== Exercise directions ==
Determine the number of lines in the listing below in which the word "бактерии" is present, and state it without comment.

== The records ==
══════════

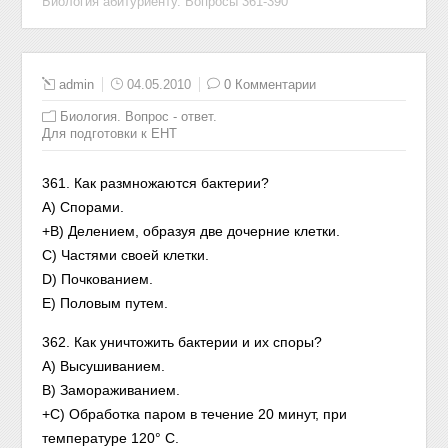
Биология абитуриенту. Вопросы 361-390
admin
04.05.2010
0 Комментарии
Биология. Вопрос - ответ.
Для подготовки к ЕНТ
361. Как размножаются бактерии?
А) Спорами.
+В) Делением, образуя две дочерние клетки.
С) Частями своей клетки.
D) Почкованием.
Е) Половым путем.
362. Как уничтожить бактерии и их споры?
А) Высушиванием.
В) Замораживанием.
+С) Обработка паром в течение 20 минут, при
температуре 120° С.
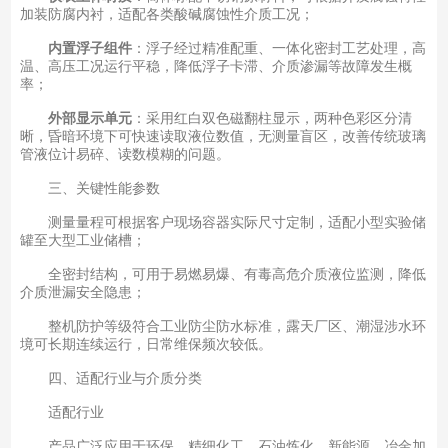
加装防腐内衬，适配各类酸碱腐蚀性介质工况；
内置浮子组件
：浮子经过精准配重、一体化密封工艺处理，高
温、高压工况运行平稳，降低浮子卡滞、介质渗漏等故障发生概
率；
外部显示单元
：采用红白双色磁翻柱显示，两种色彩区分清
晰，昏暗环境下可快速读取液位数值，无测量盲区，改善传统玻璃
管液位计易碎、读数模糊的问题。
三、关键性能参数
测量量程可根据客户现场容器实际尺寸定制，适配小型实验储
罐至大型工业储槽；
全密封结构，可用于易燃易爆、有毒高危介质液位监测，降低
介质泄漏安全隐患；
整机防护等级符合工业防尘防水标准，露天厂区、潮湿涉水环
境可长期连续运行，日常维保频次较低。
四、适配行业与介质分类
适配行业
产品广泛应用于环保、精细化工、石油炼化、新能源、冶金加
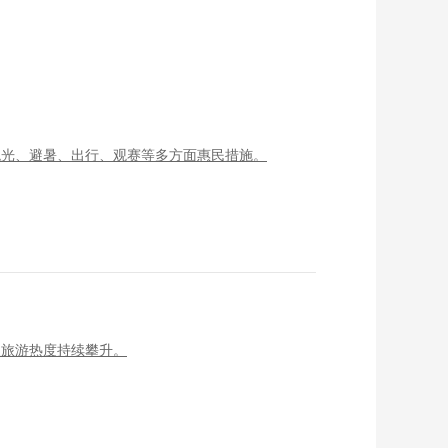
观光、避暑、出行、观赛等多方面惠民措施。
夏旅游热度持续攀升。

══════════

== Written answer ==
2